The CD8 shows the same pattern in percentage as the CD2 and the phenomenon of migration (a stronger increase at the end). The CD8 has a particularly important role in immunity against viruses, reducing viremia, and plays an important role in eliciting a cell-mediated immune response (evidenced in viral vaccination).
The CD8 cells destroy cells that have been infected with foreign invading micro-organisms. CD8 cells also produce antiviral substances (antibodies) that help fight off the foreign invader. Therefore, the changes in the CD8 concentration are very meaningful.

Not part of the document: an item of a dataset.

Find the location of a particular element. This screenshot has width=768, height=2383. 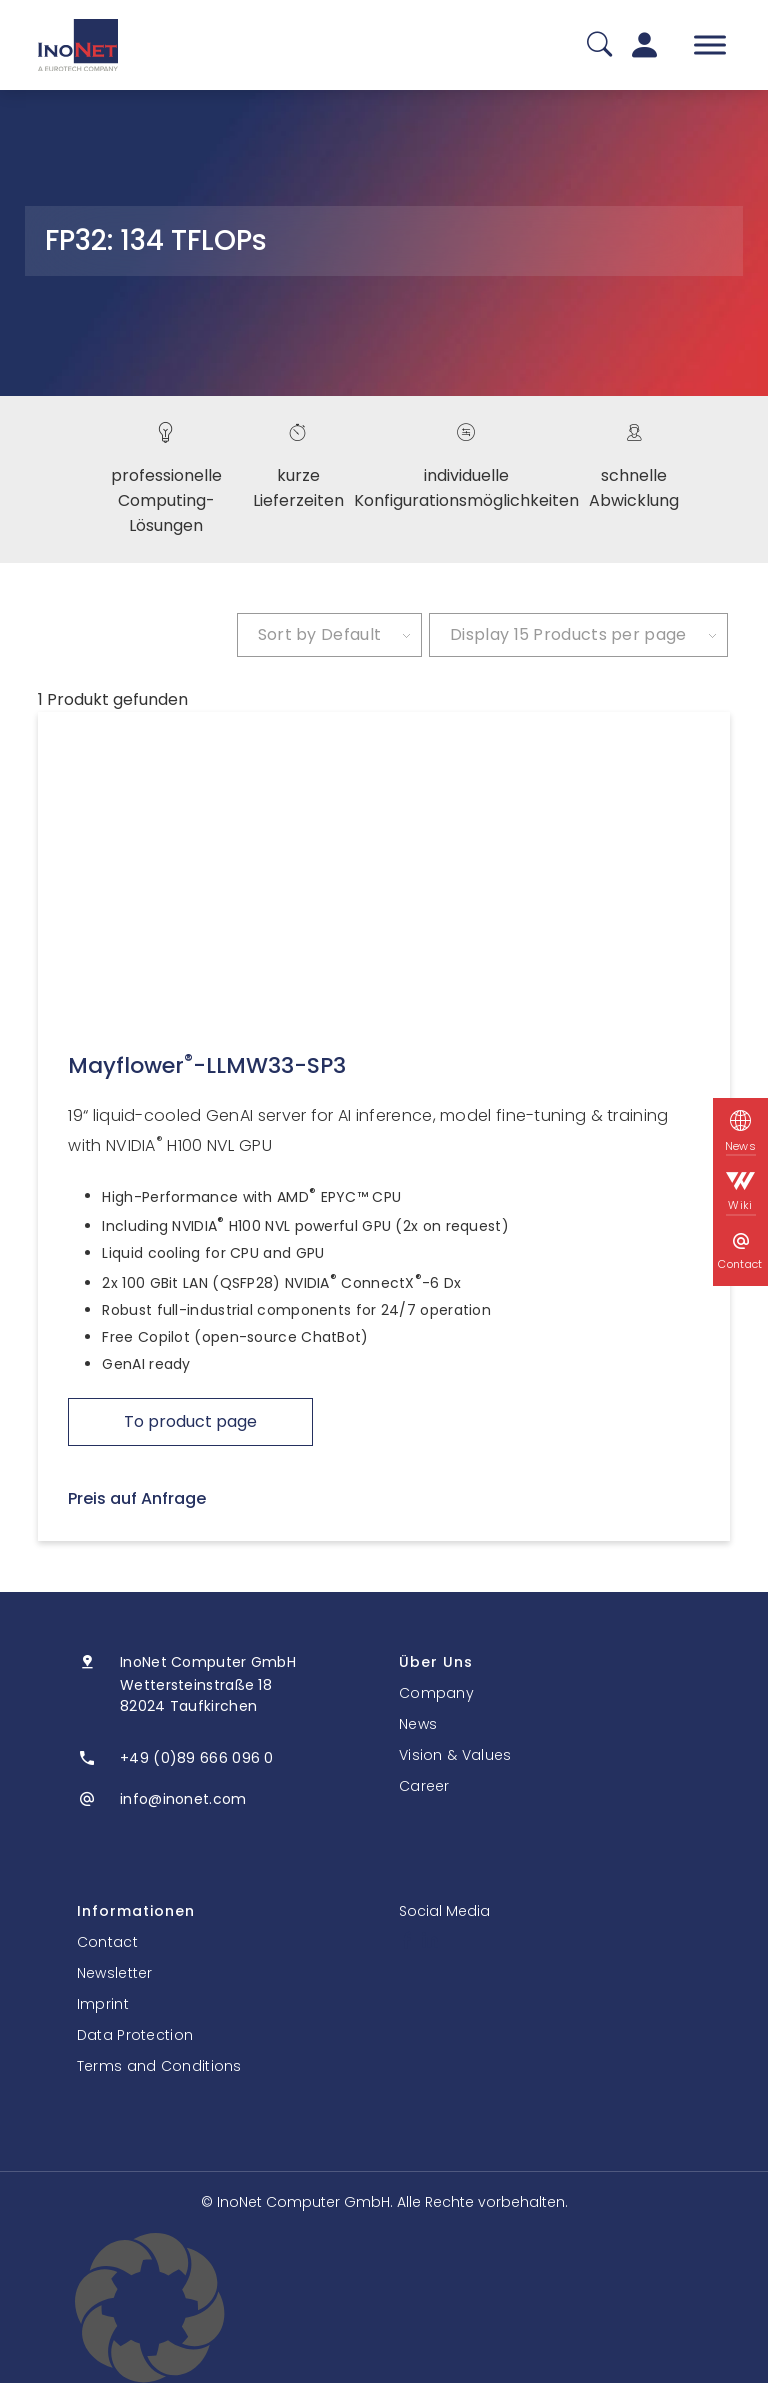 [InoNet] is located at coordinates (78, 45).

The CD4 (CD4+ cytotoxic human T-cell). This cell has molecules called CD4 on its surface. This "helper" cell initiates the body's response to invading micro-organisms such as viruses. In this case of melanoma the decrease of CD4 may also be due to migration, especially evidenced after the photopheresis and dendritic cell administration.
The slight decrease of the CD4 /CD8 ratio may be due to migration. In the cases of HIV the CD4/CD8 ratio decreases to very low levels (CD8 < 300) as the ailment worsens. Immune stimulation through vaccination etc. usually increases white blood cell counts and migration takes place.

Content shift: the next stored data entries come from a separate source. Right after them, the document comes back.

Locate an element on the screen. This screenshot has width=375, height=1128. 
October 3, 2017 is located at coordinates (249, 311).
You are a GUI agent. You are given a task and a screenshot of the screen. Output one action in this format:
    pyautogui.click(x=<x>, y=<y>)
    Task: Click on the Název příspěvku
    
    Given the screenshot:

General quantitative aspects of lymphocyte migration include: Traffic between lymphoid/non-lymphoid tissues which involves~ 5 x 1011 cells per day; only ~2% (1 x 1010) of these cells are in the blood at any one time; lymphocytes only stay in the blood for ~30 minutes; circulating blood pool of lymphocytes is exchanged 48 times a day.
However less than 10% of blood lymphocytes migrate into lymph nodes, tonsils, Peyer's patches; 90% of the lymphocytes leave the blood to enter organs such as the liver, lung, spleen, bone marrow.
Important Conclusions on the Issels Treatment Protocol for Metastatic Melanoma
The clinical findings of this case report suggest that metastatic melanoma is responsive to the Issels Immunotherapy protocol as evidenced by radiographic and laboratory criteria.
In addition, as a reasonable and feasible alternative/complement to current standard treatment regimens, the Issels protocol also appears to be safe and well-tolerated.
The mechanism of action based on immune profiling analysis is likely due to recognition of, and response to, tumor-specific antigens by immune activated cells, as well as to the stimulation of innate immunity.